MATERIAL SUPPLIED:
* * * * *
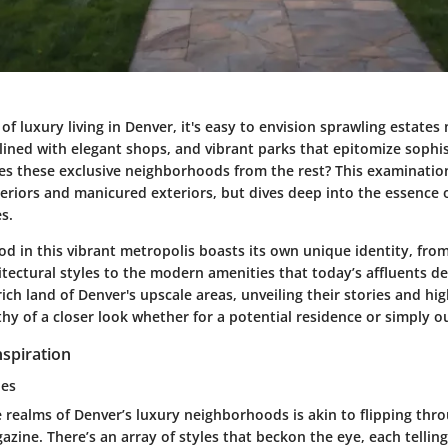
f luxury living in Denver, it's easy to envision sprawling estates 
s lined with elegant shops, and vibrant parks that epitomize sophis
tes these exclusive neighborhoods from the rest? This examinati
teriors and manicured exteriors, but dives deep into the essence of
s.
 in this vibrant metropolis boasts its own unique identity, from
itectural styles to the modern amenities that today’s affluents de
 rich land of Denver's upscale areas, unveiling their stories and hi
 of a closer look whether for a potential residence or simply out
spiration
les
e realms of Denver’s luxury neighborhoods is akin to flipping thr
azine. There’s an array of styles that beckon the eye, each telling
* * * * *
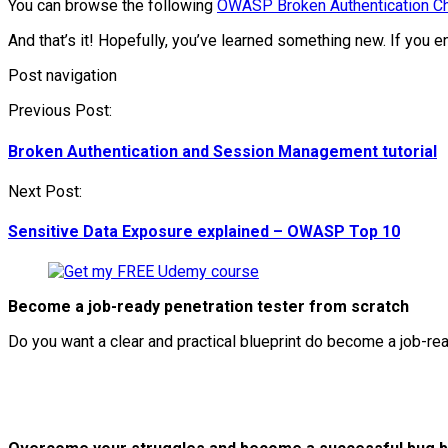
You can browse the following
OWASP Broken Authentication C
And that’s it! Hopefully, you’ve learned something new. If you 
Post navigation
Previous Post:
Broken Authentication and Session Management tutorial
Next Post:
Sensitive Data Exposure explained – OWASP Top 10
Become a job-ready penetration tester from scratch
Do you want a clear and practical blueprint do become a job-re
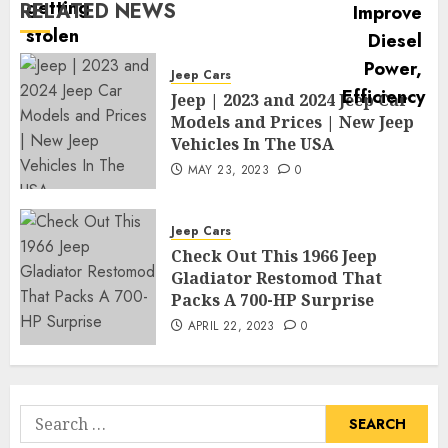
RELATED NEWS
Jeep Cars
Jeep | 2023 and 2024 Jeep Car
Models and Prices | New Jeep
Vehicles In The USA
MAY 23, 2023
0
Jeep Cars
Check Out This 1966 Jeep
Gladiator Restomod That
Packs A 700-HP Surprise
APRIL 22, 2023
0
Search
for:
* * * * *
ACTIVITY: Transcribe the records above exactly, beginning at the line that contains "f luxury living" and ending with the line that contains "itectural styles to", both included, and nothing else.

YOUR RESPONSE:
f luxury living in Denver, it's easy to envision sprawling estates 
s lined with elegant shops, and vibrant parks that epitomize sophis
tes these exclusive neighborhoods from the rest? This examinati
teriors and manicured exteriors, but dives deep into the essence of
s.
 in this vibrant metropolis boasts its own unique identity, from
itectural styles to the modern amenities that today’s affluents de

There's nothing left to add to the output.